====== TASK DATA ======

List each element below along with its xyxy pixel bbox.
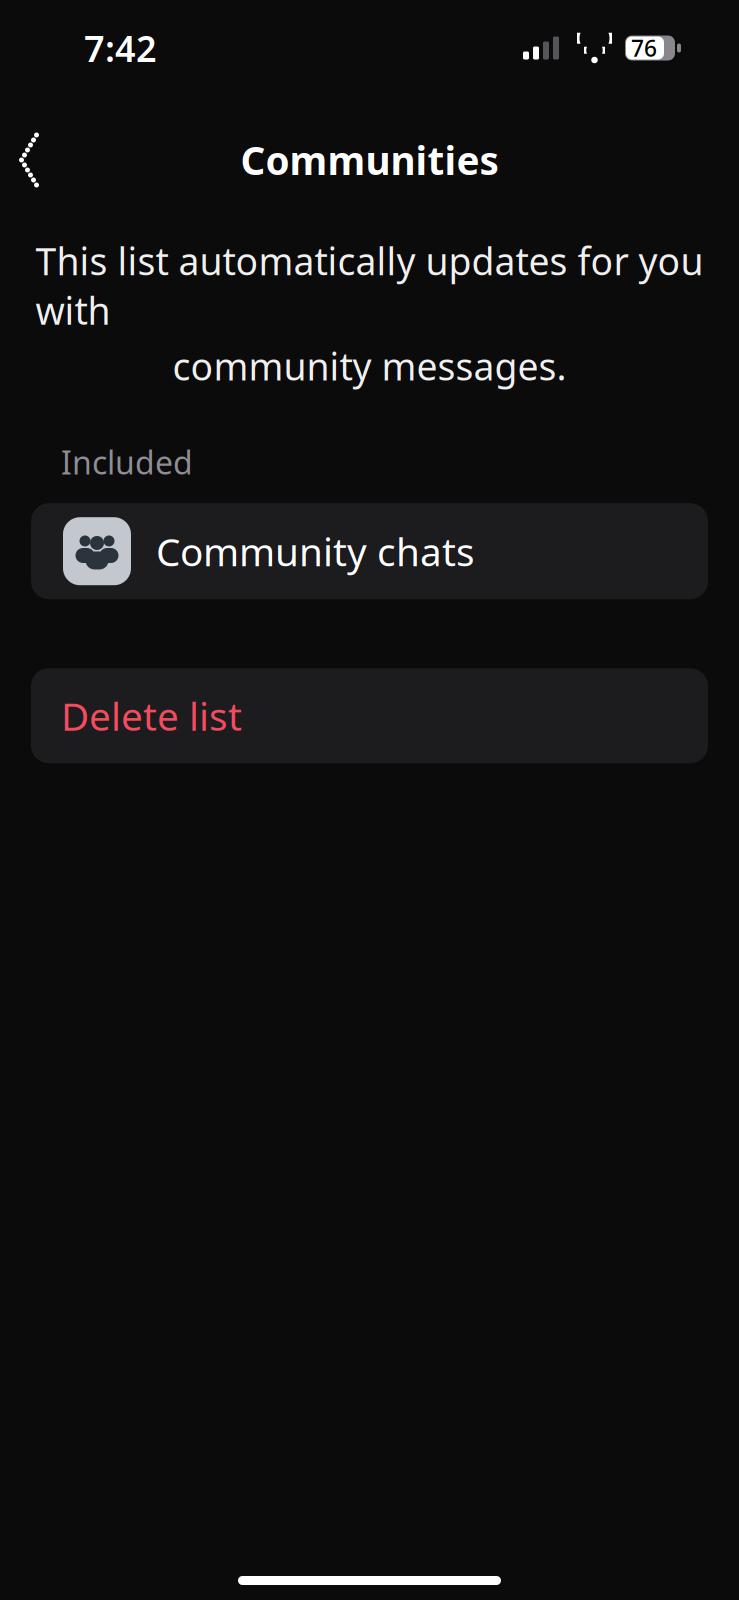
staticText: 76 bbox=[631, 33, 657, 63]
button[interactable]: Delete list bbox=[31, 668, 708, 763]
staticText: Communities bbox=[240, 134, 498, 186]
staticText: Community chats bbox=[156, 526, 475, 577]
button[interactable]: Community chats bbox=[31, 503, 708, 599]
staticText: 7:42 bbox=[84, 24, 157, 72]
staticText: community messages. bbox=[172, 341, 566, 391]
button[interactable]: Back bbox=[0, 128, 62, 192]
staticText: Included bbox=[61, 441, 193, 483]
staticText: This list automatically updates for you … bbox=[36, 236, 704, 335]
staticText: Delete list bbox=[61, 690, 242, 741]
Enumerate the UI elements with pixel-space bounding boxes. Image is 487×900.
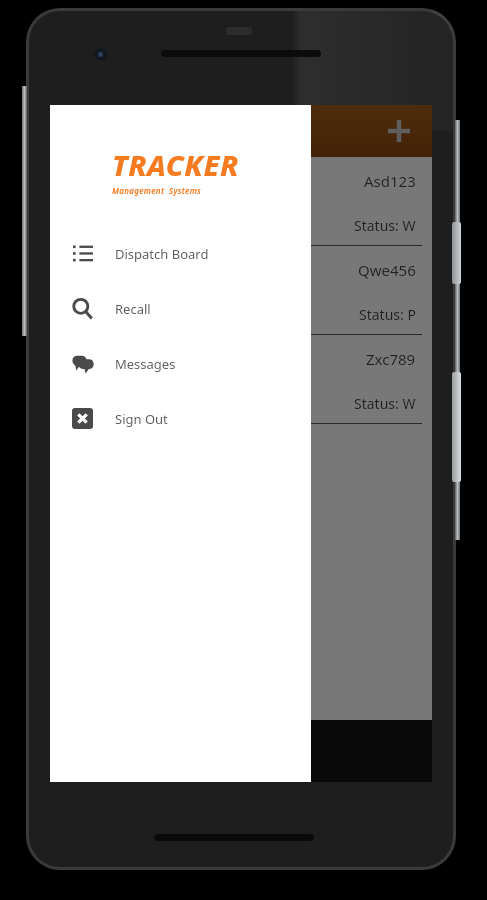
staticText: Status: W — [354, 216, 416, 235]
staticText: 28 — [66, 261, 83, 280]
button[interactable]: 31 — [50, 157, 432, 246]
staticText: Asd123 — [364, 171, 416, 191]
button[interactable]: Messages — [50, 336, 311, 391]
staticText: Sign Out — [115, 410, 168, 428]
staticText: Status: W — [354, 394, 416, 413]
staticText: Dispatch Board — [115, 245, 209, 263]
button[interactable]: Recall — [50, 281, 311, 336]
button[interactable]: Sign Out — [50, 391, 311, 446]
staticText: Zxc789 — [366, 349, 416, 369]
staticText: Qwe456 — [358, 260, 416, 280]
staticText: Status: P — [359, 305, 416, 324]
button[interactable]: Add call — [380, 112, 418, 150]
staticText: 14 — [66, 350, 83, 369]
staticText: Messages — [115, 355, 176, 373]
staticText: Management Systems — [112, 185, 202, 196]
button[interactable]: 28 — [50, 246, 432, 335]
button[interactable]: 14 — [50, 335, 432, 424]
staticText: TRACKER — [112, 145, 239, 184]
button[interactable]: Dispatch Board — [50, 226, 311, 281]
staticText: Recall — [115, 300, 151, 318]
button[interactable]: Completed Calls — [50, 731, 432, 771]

======

▶ **EXERCISE BRIEF**: Identify each line in the entries with the word "Sign" and copy it.

▶ **RESPONSE TO THE EXERCISE**:
staticText: Sign Out — [115, 410, 168, 428]
button[interactable]: Sign Out — [50, 391, 311, 446]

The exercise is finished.